If you know me, you know that I work on a lot of Drupal sites. You might also know that SliceHost (now a part of RackSpace) is one of the most affordable and simple VPS hosting solutions out there. That said, you might not know that I run several of my own Drupal sites on a single SliceHost 256 slice (256mb ram, that is).
Since I put up my personal blog site using Drupal on a slice, I've noticed that the site, despite being very straightforward as far as Drupal sites go, was not performing very well (3-5 second page loads were common, 400-500ms before initial HTTP response codes). So, I decided to take a closer look to determine what was going on and try to resolve the performance issue.
The first thing I did was to create a duplicate instance of my site on my local Linux development box. I was mildly surprised to find that the local instance of the site was blazingly fast. Understanding that something was causing poor performance in the live version, I continued on and ran an execution profile of a few pages of the site... no glaring performance issues compared to typical Drupal site execution.
That lead me to suspect SliceHost itself. As a virtual server, the system naturally shares physical resources with several other virtual systems. In addition, the CPU and disk IO resources that the VPS has access to are probably highly dependent on the activity of the other virtual servers on the physical server. After watching top on my VPS for a while and reading the observations of others using SliceHost, I came to the conclusion that a good portion of my problem was likely due to the IO delays when the web server was trying to load files or the DB was reading/writing to the disk for whatever reason.
Among the other things I already know are these things: I dont' have the time or inclination to switch to a different VPS vendor, and I don't have the money to pay for more than a 256 slice. So, my solution was to try to work around the issue... using the boost module.

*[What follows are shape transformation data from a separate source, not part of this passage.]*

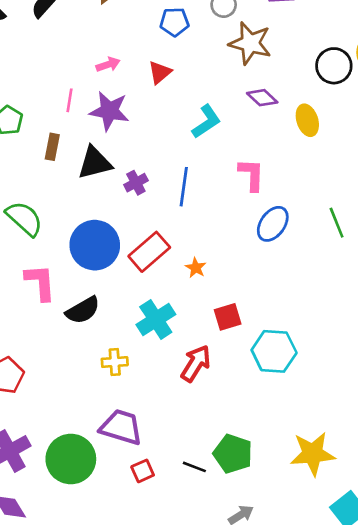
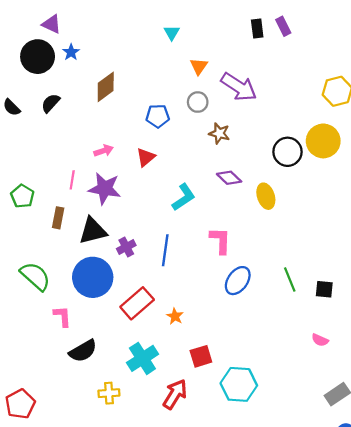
brown star: (250, 43) -> (219, 133), size x0.6
blue circle: (95, 245) -> (93, 277), moved
pink L-shape: (40, 282) -> (62, 316), moved, size x0.7

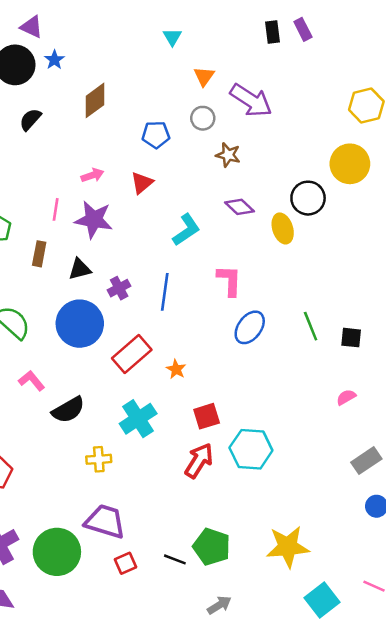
black circle: (287, 152) -> (308, 198), moved
black triangle: (93, 231) -> (80, 269), size x0.7
pink L-shape: (62, 316) -> (32, 381), moved, turned -35
pink semicircle: (320, 340) -> (346, 397), turned 126
red arrow: (175, 394) -> (199, 461), moved

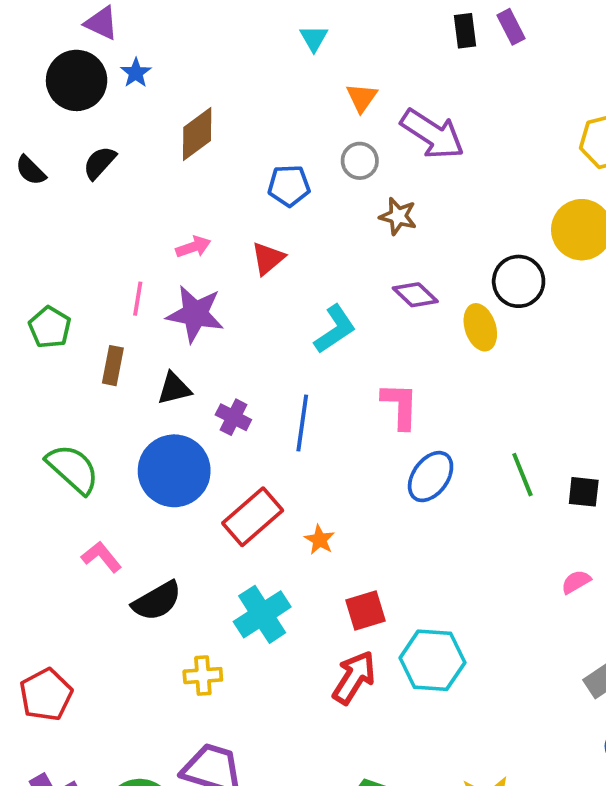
purple cross: (119, 288) -> (233, 417), turned -35

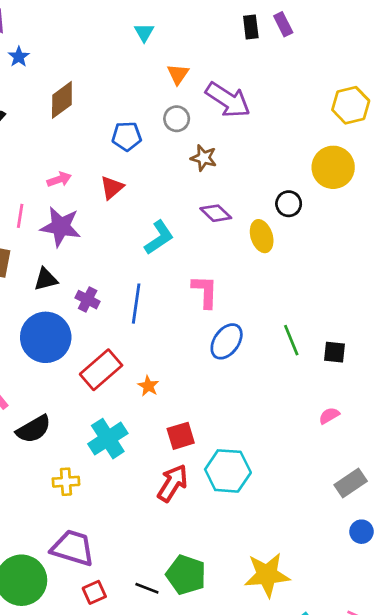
black circle: (519, 281) -> (289, 204), size x0.7

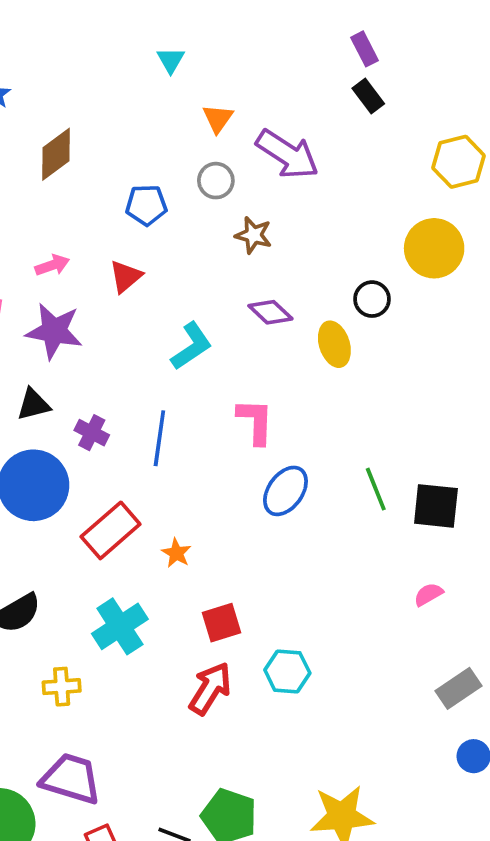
black rectangle: (251, 27) -> (368, 96), moved, turned -30
black square: (334, 352) -> (436, 506), size x1.5
cyan hexagon: (228, 471) -> (287, 672), size x0.7

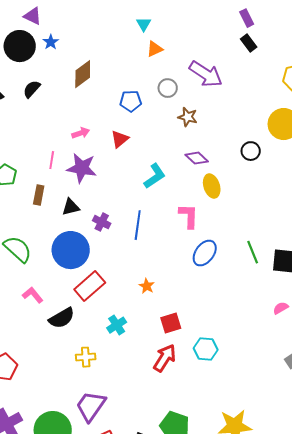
orange triangle: (218, 119) -> (155, 49), moved, turned 30
yellow ellipse: (334, 344) -> (212, 186), moved
red rectangle: (111, 530) -> (90, 286), moved
cyan cross: (120, 626) -> (117, 325), size x0.7
purple trapezoid: (71, 779) -> (91, 406), turned -72

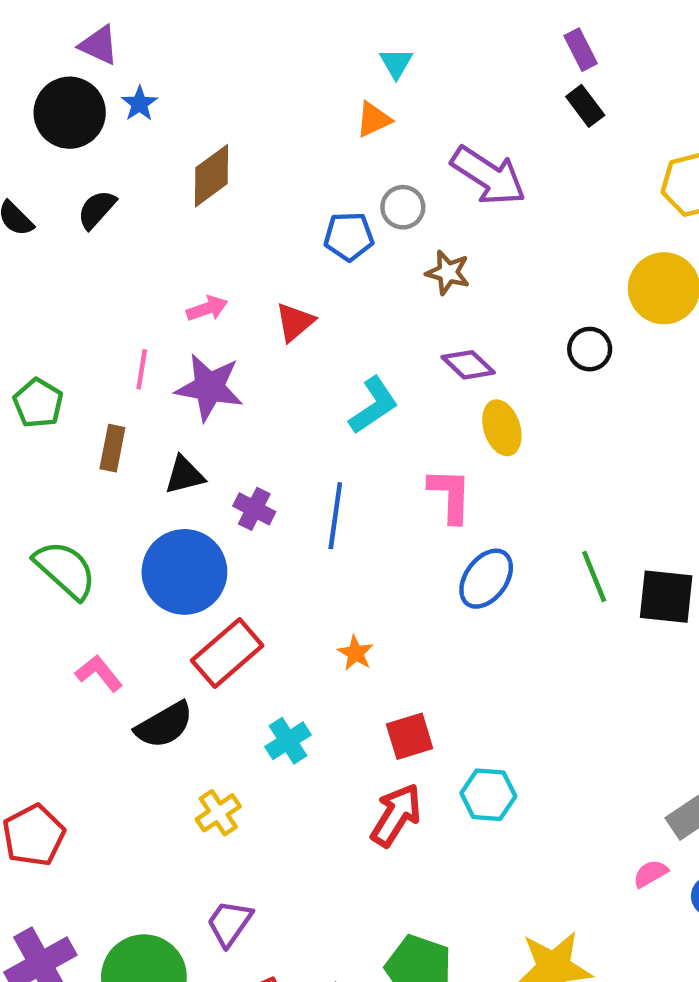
cyan triangle: (144, 24) -> (396, 63), moved
blue pentagon: (131, 101) -> (349, 236), moved
pink semicircle: (281, 308) -> (650, 874), moved
yellow cross: (86, 357) -> (218, 813), turned -30
purple trapezoid: (91, 406) -> (229, 923), size x0.7

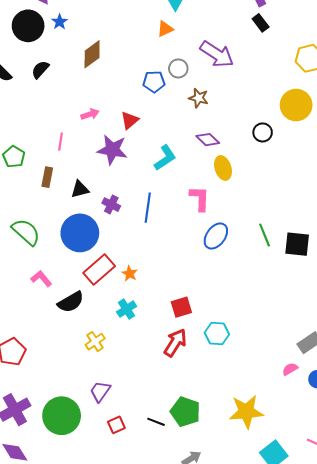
purple star: (209, 387) -> (112, 150), moved
orange star: (356, 653) -> (130, 274), moved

The Boost module is a project to add a static page cache mechanism to Drupal. While Drupal core includes a database-based cache for anonymous users, sometimes performance gains can be realized by the web server loading only a single, flat HTML file instead of executing all sorts of PHP, hitting the database a bunch of times, then outputting the resulting HTML. If the output will be the same each time anyway, a static page cache makes a lot of sense.
Installing boost on Drupal 6 wasn't too bad. Its configuration pages can be a little overwhelming to parse at first, but once I started to gain an understanding of what it was trying to do, things started making a lot more sense. Specifically, boost not only has a static page caching mechanism, but it also features a cron-based crawler that refreshes cached pages as well as pages specifically flagged for cache generating (using boost's block) to keep the static cache nice and preemptively fresh.
Once I deployed boost and made the requisite configuration changes, I re-ran my performance tests (me clicking around with YSlow). Instead of seeing the average page load times around 3-5 seconds, pages (once cached) were loading in less than a second (0.5 - 0.9 seconds specifically). During first-time cache generation, I still see some higher times -- but since I've got my cron-based boost crawler doing the work in the background, most pages should render rather quickly now.